Raster images have fixed resolutions and each pixel has a fixed colour value - raster images appear pixelated when their size is increased.

Vector images on the other hand have unlimited resolutions, they are stored as geometric functions and can be resized as much as wanted and will still appear crispy.

Comparison of vector and raster graphics

Old hardware often relied on bitmaps - a very simple form of a raster image - for letters, but most modern computers use vector images for letters, because one can increase the size of each letter without the letters becoming pixelated.
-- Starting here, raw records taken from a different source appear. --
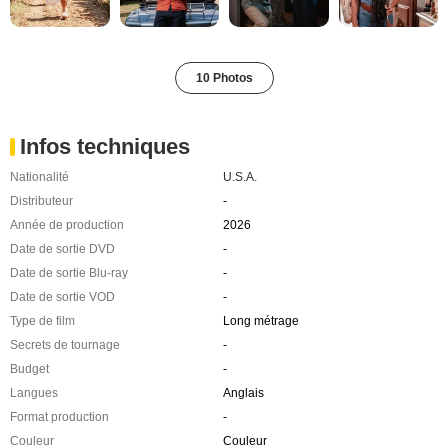
10 Photos
Infos techniques
Nationalité
U.S.A.
Distributeur
-
Année de production
2026
Date de sortie DVD
-
Date de sortie Blu-ray
-
Date de sortie VOD
-
Type de film
Long métrage
Secrets de tournage
-
Budget
-
Langues
Anglais
Format production
-
Couleur
Couleur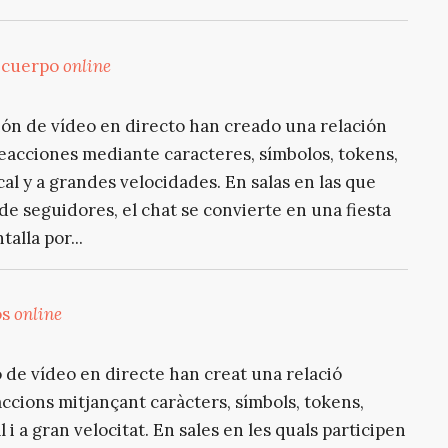
l cuerpo
online
ión de vídeo en directo han creado una relación
eacciones mediante caracteres, símbolos, tokens,
l y a grandes velocidades. En salas en las que
e seguidores, el chat se convierte en una fiesta
alla por...
os
online
ó de vídeo en directe han creat una relació
cions mitjançant caràcters, símbols, tokens,
i a gran velocitat. En sales en les quals participen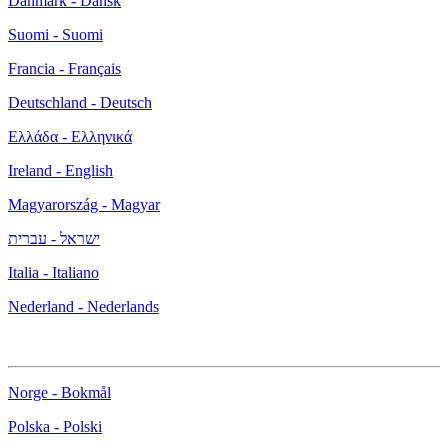
Danmark - Dansk
Suomi - Suomi
Francia - Français
Deutschland - Deutsch
Ελλάδα - Ελληνικά
Ireland - English
Magyarország - Magyar
ישראל - עברית
Italia - Italiano
Nederland - Nederlands
Norge - Bokmål
Polska - Polski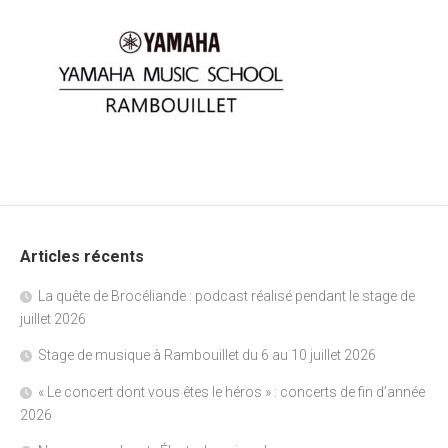
Articles récents
La quête de Brocéliande : podcast réalisé pendant le stage de
juillet 2026
Stage de musique à Rambouillet du 6 au 10 juillet 2026
« Le concert dont vous êtes le héros » : concerts de fin d’année
2026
This is important, because a lot of generative networks work with raster images, but I want to generate new vector images based on existing ones.

Most common typeface classifications
#

There are many font families (or typefaces) but the most basic ones are serifs (these contain special design features at the end of the letter), sans-serifs (without special features on ends), monotypes (which use equal spacings and are typically used in technical environments), scripts (hand-written fonts) and display or decorative typefaces (which have unique shapes but aren’t handwritten). These common font families are common across most scripts (including Cyrillic, Greek, Thai, Devanagari, Korean, Chinese, Japanese) though with their own unique features.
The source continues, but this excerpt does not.